就職活動をしていた20代のはじめの頃、わたしは朝バイトをしてから専門学校の授業へ出て、夜には企業から出された課題に取り組むという生活を送っていた。

 

デザイン系の仕事を探してわたしは夜な夜なパソコンとにらめっこしていたが、ある時どうしても睡魔に耐えきれなくなった。

 

これでは効率が上がらない。30分だけ寝よう、とわたしは思った。

 

ソファに横になり眼を閉じるとあっという間に眠りに落ちた。

 

すっかり眠り込んでしまったという感覚があった。やばい、と眼を覚ますが、頭はすっきりとしており、身体も軽い。これは30分だけのつもりが数時間眠りこけてしまったに違いない。

 

目覚ましをかけておくべきだったと悔やむがもう遅い。

 

すぐにバイトの時間になるだろう。課題を取り組む時間はない。単位に余裕のある授業を休むしかないか、と思った時、時計が眼に入った。

 

PM11時43分

 

なんとソファに横になってから2分しか経過していなかった。

 

だけど‥‥まるで何時間も寝たかのように身も心もリフレッシュしている。

 

まさか、ぐるっと24時間眠りこけてしまったわけではあるまい。日付を確かめるが、間違いなく同じ日付だ。

 

わたしは狐につままれたような気になった。

 

そして睡眠時間とその質について、まだまだ解き明かされぬ謎があることをその夜知ったのだった。

 

 

その20

ホントにウソな話ですが、

 

わたしの趣味は尾行だ。

 

街でふとすれ違った、なんの面識をない人間の後をつける。

 

あいては尾行される心当たりなどないのだから、警戒心はない。大抵、目的地にたどり着くまではその後をつけることができた。

 

とりたてて興味深い真実や衝撃的な人の裏側をかいま見たことはない。ただ、見も知らぬ他人の日常に少しだけ触れること。
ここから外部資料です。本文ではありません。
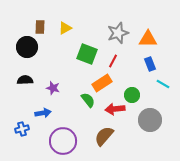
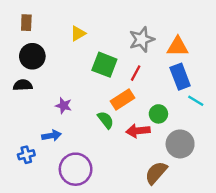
brown rectangle: (40, 27) -> (26, 23), moved
blue rectangle: (150, 64) -> (180, 77), size x1.5
black semicircle: (25, 80) -> (23, 85), moved
brown semicircle: (104, 136) -> (156, 173), moved

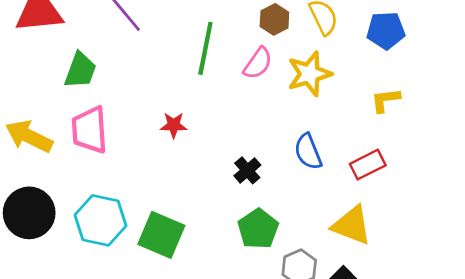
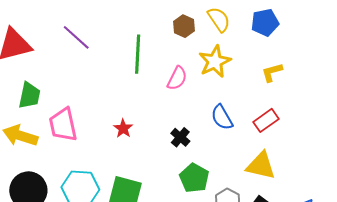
pink semicircle: (258, 63) -> (177, 78), moved
green trapezoid: (80, 70) -> (29, 95), moved
red star: (174, 125) -> (123, 128), moved, turned -30

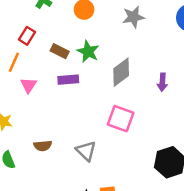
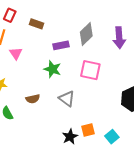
green star: (88, 52) -> (52, 69), moved
purple rectangle: (68, 80) -> (61, 45), moved
purple arrow: (162, 82) -> (119, 38), size x1.5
それだけで十分だったし、むしろそれ以上の何かを見ることをわたしは恐れた。

 

ただ、一度だけ尾行している当の相手がくるりと振り向き、わたしの方へずかずかと柄づいてきて、

 

「火、貸していただけませんか?」

 

と言った。

 

わたしが「タバコ吸わないんで、すいません」と言うと、相手はきょとんとした表情になった。

 

「そうですか」

 

相手は去り、わたしは意表をつかれて、その日の尾行はもう続けられなかった。

 

家に帰り、服を着替えようとすると、わたしのシャツのポケットから見たこともないマッチ箱が転がり出た。

 

本当にわたしはその頃、タバコなど吸っておらず、だからマッチなど必要とするはずもなかった。それなのに‥‥。

 

わたしはその日以来、尾行という文字通り悪趣味な趣味をやめた。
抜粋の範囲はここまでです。